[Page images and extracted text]

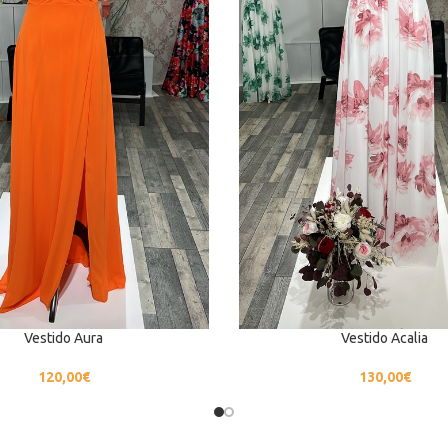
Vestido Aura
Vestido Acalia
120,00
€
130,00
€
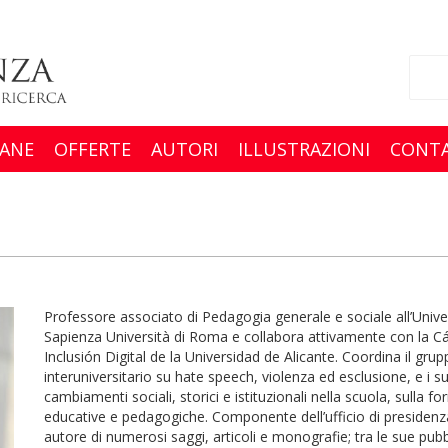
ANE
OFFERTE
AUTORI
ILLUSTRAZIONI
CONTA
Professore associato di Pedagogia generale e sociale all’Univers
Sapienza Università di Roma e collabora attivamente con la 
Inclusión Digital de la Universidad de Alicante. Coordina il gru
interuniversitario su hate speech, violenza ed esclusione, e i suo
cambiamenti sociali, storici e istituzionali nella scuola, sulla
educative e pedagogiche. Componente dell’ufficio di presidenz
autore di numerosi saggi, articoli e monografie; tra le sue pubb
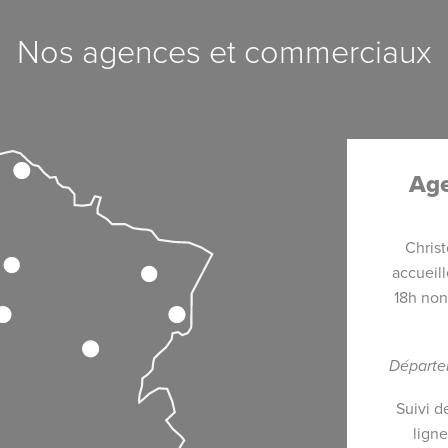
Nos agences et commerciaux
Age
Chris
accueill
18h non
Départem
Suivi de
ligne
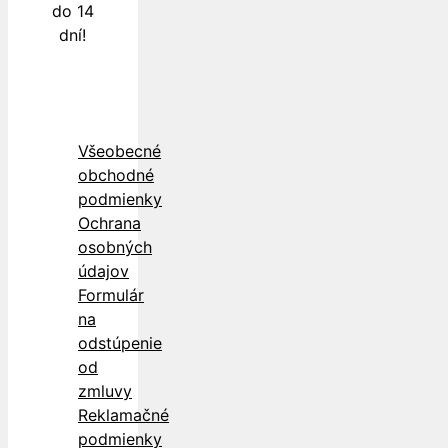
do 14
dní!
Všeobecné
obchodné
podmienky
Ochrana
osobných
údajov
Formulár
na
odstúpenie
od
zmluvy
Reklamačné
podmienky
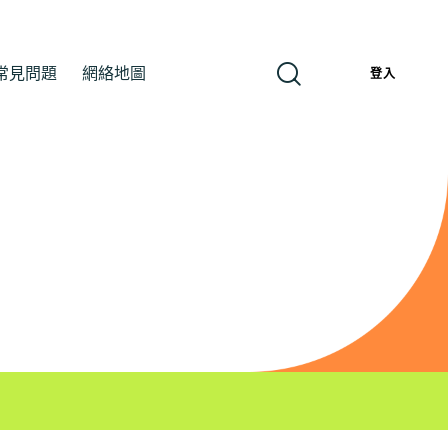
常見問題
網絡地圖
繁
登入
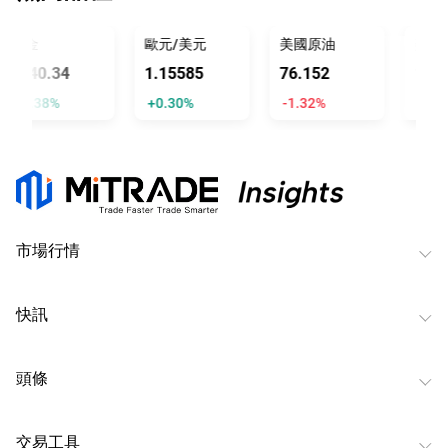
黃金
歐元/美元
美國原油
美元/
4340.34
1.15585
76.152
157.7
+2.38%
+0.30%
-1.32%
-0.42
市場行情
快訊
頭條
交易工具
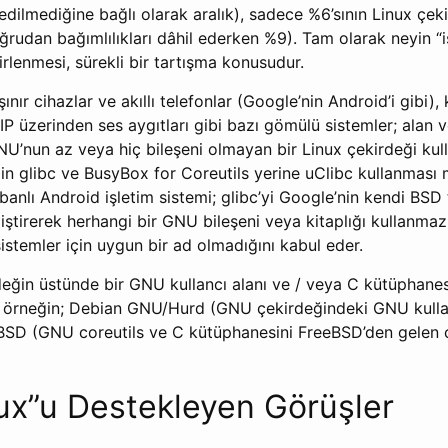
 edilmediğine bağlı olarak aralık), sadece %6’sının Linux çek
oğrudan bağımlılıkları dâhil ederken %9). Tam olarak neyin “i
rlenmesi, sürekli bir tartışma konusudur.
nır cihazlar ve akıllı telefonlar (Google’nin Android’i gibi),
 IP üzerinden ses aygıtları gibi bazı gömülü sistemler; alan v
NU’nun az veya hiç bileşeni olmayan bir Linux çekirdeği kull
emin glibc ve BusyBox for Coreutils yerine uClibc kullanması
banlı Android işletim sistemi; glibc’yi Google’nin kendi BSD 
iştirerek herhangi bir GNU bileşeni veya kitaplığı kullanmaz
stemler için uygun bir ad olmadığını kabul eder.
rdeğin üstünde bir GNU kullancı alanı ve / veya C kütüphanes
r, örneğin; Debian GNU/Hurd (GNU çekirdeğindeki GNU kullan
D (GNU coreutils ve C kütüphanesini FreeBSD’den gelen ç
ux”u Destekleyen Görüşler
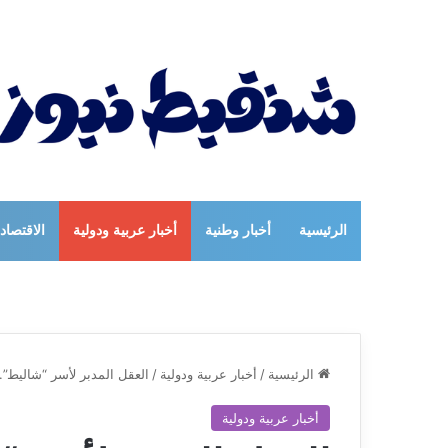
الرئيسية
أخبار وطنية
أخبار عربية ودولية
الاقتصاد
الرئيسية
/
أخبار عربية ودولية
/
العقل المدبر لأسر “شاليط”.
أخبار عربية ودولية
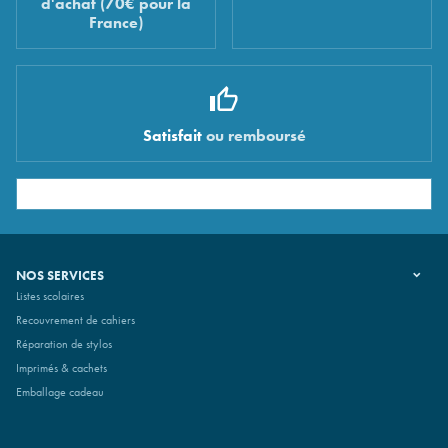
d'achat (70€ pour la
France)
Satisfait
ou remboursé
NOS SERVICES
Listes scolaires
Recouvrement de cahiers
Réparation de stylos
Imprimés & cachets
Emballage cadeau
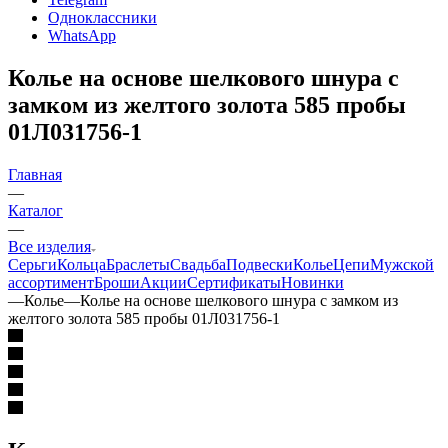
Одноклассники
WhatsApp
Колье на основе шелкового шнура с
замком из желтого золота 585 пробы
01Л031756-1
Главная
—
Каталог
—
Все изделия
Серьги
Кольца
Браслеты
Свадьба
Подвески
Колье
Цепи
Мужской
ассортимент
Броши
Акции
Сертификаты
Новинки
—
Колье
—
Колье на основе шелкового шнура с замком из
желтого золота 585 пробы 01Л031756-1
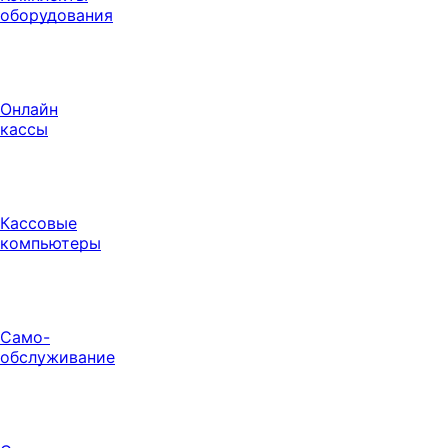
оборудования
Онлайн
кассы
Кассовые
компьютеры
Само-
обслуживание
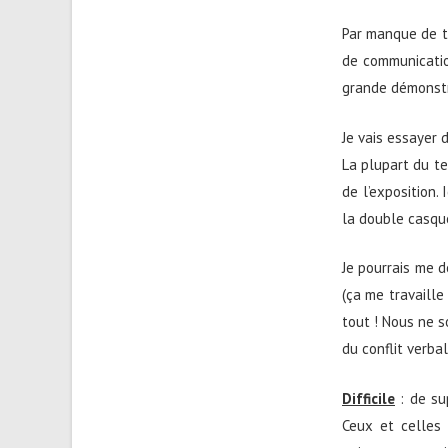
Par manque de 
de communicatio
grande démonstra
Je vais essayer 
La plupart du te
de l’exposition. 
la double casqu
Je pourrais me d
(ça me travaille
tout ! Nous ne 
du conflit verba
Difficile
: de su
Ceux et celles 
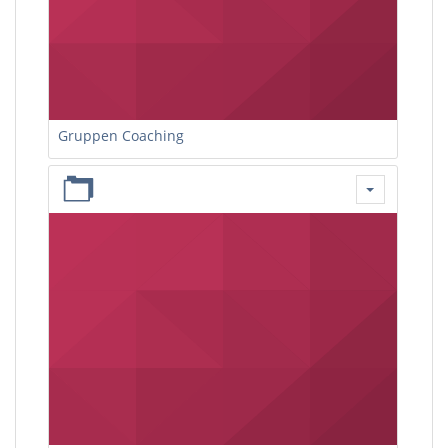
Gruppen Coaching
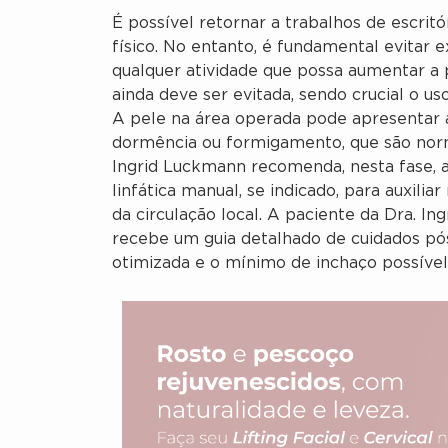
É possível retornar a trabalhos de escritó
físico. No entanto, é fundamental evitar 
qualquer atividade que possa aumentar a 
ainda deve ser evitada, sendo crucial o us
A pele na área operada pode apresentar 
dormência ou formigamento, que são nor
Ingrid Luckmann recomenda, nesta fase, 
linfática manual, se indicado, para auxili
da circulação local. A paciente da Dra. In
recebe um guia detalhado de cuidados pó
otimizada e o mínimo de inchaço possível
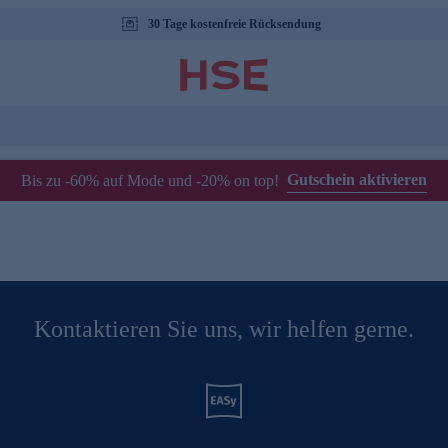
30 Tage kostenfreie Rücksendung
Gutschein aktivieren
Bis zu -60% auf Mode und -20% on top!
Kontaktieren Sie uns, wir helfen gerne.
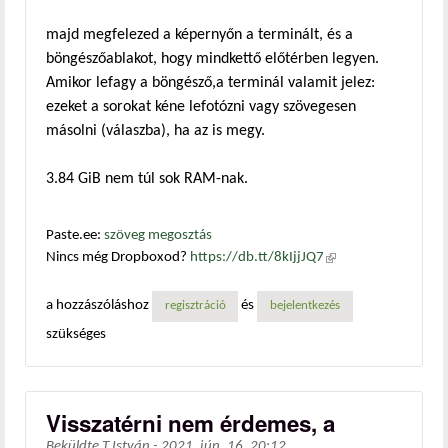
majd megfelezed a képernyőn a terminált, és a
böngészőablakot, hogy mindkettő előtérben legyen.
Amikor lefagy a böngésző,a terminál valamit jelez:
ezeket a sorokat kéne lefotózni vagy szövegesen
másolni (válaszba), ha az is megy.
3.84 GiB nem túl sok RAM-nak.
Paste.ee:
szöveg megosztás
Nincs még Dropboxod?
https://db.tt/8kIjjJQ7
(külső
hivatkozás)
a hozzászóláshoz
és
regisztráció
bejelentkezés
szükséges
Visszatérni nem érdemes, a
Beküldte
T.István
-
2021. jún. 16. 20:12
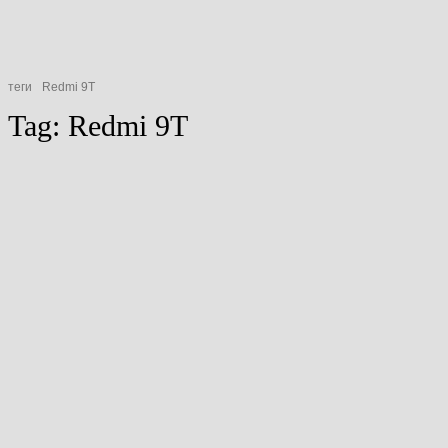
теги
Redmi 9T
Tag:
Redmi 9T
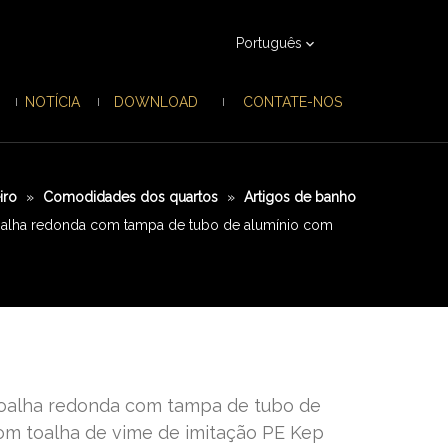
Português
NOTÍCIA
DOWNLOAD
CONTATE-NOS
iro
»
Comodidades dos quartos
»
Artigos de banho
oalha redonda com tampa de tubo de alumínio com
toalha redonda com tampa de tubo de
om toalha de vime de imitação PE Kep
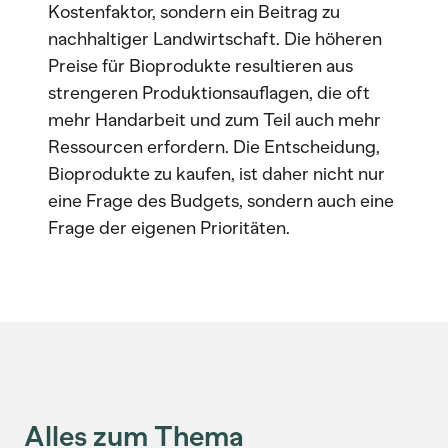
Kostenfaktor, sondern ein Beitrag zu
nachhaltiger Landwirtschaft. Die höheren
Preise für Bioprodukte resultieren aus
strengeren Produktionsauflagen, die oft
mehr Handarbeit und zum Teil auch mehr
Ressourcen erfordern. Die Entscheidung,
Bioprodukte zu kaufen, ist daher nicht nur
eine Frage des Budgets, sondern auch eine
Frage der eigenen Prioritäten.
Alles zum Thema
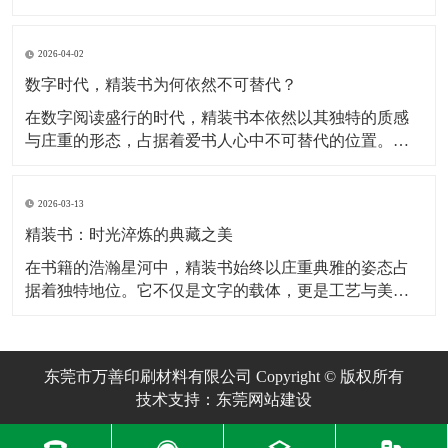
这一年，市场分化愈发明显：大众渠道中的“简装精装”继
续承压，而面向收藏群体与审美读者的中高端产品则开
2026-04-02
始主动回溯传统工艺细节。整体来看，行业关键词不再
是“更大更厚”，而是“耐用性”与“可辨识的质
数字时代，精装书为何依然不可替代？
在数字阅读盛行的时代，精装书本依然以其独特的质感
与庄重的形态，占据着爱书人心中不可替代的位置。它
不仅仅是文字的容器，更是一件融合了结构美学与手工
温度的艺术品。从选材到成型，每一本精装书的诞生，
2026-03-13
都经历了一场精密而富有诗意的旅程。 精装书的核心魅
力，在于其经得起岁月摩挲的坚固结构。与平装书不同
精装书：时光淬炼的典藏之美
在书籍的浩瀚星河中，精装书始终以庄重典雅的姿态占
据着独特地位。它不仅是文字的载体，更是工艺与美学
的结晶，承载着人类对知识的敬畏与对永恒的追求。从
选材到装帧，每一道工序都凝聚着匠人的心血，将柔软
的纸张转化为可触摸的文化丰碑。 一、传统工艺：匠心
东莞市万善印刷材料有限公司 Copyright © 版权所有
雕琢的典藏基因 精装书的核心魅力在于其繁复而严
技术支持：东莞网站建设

What you need to do: Could you give all the records again, exactly, minus the pictures?

Your solution:
Vestido Aura
Vestido Acalia
120,00
€
130,00
€
ANE
OFFERTE
AUTORI
ILLUSTRAZIONI
CONTA
Professore associato di Pedagogia generale e sociale all’Univers
Sapienza Università di Roma e collabora attivamente con la 
Inclusión Digital de la Universidad de Alicante. Coordina il gru
interuniversitario su hate speech, violenza ed esclusione, e i suo
cambiamenti sociali, storici e istituzionali nella scuola, sulla
educative e pedagogiche. Componente dell’ufficio di presidenz
autore di numerosi saggi, articoli e monografie; tra le sue pubb
Nos agences et commerciaux
Age
Chris
accueill
18h non
Départem
Suivi de
ligne
do 14
dní!
Všeobecné
obchodné
podmienky
Ochrana
osobných
údajov
Formulár
na
odstúpenie
od
zmluvy
Reklamačné
podmienky
常見問題
網絡地圖
繁
登入
黃金
歐元/美元
美國原油
美元/
4340.34
1.15585
76.152
157.7
+2.38%
+0.30%
-1.32%
-0.42
市場行情
快訊
頭條
交易工具
 edilmediğine bağlı olarak aralık), sadece %6’sının Linux çek
oğrudan bağımlılıkları dâhil ederken %9). Tam olarak neyin “i
rlenmesi, sürekli bir tartışma konusudur.
nır cihazlar ve akıllı telefonlar (Google’nin Android’i gibi),
 IP üzerinden ses aygıtları gibi bazı gömülü sistemler; alan v
NU’nun az veya hiç bileşeni olmayan bir Linux çekirdeği kull
emin glibc ve BusyBox for Coreutils yerine uClibc kullanması
banlı Android işletim sistemi; glibc’yi Google’nin kendi BSD 
iştirerek herhangi bir GNU bileşeni veya kitaplığı kullanmaz
stemler için uygun bir ad olmadığını kabul eder.
rdeğin üstünde bir GNU kullancı alanı ve / veya C kütüphanes
r, örneğin; Debian GNU/Hurd (GNU çekirdeğindeki GNU kullan
D (GNU coreutils ve C kütüphanesini FreeBSD’den gelen ç
ux”u Destekleyen Görüşler
الرئيسية
أخبار وطنية
أخبار عربية ودولية
الاقتصاد
الرئيسية
/
أخبار عربية ودولية
/
العقل المدبر لأسر “شاليط”.
أخبار عربية ودولية
d'achat (70€ pour la
France)
Satisfait
ou remboursé
NOS SERVICES
Listes scolaires
Recouvrement de cahiers
Réparation de stylos
Imprimés & cachets
Emballage cadeau
Одноклассники
WhatsApp
Колье на основе шелкового шнура с
замком из желтого золота 585 пробы
01Л031756-1
Главная
—
Каталог
—
Все изделия
Серьги
Кольца
Браслеты
Свадьба
Подвески
Колье
Цепи
Мужской
ассортимент
Броши
Акции
Сертификаты
Новинки
—
Колье
—
Колье на основе шелкового шнура с замком из
желтого золота 585 пробы 01Л031756-1
оборудования
Онлайн
кассы
Кассовые
компьютеры
Само-
обслуживание
Par manque de 
de communicatio
grande démonstra
Je vais essayer 
La plupart du te
de l’exposition. 
la double casqu
Je pourrais me d
(ça me travaille
tout ! Nous ne 
du conflit verba
Difficile
: de su
Ceux et celles 
Gruppen Coaching
É possível retornar a trabalhos de escritó
físico. No entanto, é fundamental evitar 
qualquer atividade que possa aumentar a 
ainda deve ser evitada, sendo crucial o us
A pele na área operada pode apresentar 
dormência ou formigamento, que são nor
Ingrid Luckmann recomenda, nesta fase, 
linfática manual, se indicado, para auxili
da circulação local. A paciente da Dra. In
recebe um guia detalhado de cuidados pó
otimizada e o mínimo de inchaço possível
30 Tage kostenfreie Rücksendung
Gutschein aktivieren
Bis zu -60% auf Mode und -20% on top!
Kontaktieren Sie uns, wir helfen gerne.
majd megfelezed a képernyőn a terminált, és a
böngészőablakot, hogy mindkettő előtérben legyen.
Amikor lefagy a böngésző,a terminál valamit jelez:
ezeket a sorokat kéne lefotózni vagy szövegesen
másolni (válaszba), ha az is megy.
3.84 GiB nem túl sok RAM-nak.
Paste.ee:
szöveg megosztás
Nincs még Dropboxod?
https://db.tt/8kIjjJQ7
(külső
hivatkozás)
a hozzászóláshoz
és
regisztráció
bejelentkezés
szükséges
Visszatérni nem érdemes, a
Beküldte
T.István
-
2021. jún. 16. 20:12
теги
Redmi 9T
Tag:
Redmi 9T
Português
NOTÍCIA
DOWNLOAD
CONTATE-NOS
iro
»
Comodidades dos quartos
»
Artigos de banho
oalha redonda com tampa de tubo de alumínio com
toalha redonda com tampa de tubo de
om toalha de vime de imitação PE Kep
Kostenfaktor, sondern ein Beitrag zu
nachhaltiger Landwirtschaft. Die höheren
Preise für Bioprodukte resultieren aus
strengeren Produktionsauflagen, die oft
mehr Handarbeit und zum Teil auch mehr
Ressourcen erfordern. Die Entscheidung,
Bioprodukte zu kaufen, ist daher nicht nur
eine Frage des Budgets, sondern auch eine
Frage der eigenen Prioritäten.
Alles zum Thema
这一年，市场分化愈发明显：大众渠道中的“简装精装”继
续承压，而面向收藏群体与审美读者的中高端产品则开
2026-04-02
始主动回溯传统工艺细节。整体来看，行业关键词不再
是“更大更厚”，而是“耐用性”与“可辨识的质
数字时代，精装书为何依然不可替代？
在数字阅读盛行的时代，精装书本依然以其独特的质感
与庄重的形态，占据着爱书人心中不可替代的位置。它
不仅仅是文字的容器，更是一件融合了结构美学与手工
温度的艺术品。从选材到成型，每一本精装书的诞生，
2026-03-13
都经历了一场精密而富有诗意的旅程。 精装书的核心魅
力，在于其经得起岁月摩挲的坚固结构。与平装书不同
精装书：时光淬炼的典藏之美
在书籍的浩瀚星河中，精装书始终以庄重典雅的姿态占
据着独特地位。它不仅是文字的载体，更是工艺与美学
的结晶，承载着人类对知识的敬畏与对永恒的追求。从
选材到装帧，每一道工序都凝聚着匠人的心血，将柔软
的纸张转化为可触摸的文化丰碑。 一、传统工艺：匠心
东莞市万善印刷材料有限公司 Copyright © 版权所有
雕琢的典藏基因 精装书的核心魅力在于其繁复而严
技术支持：东莞网站建设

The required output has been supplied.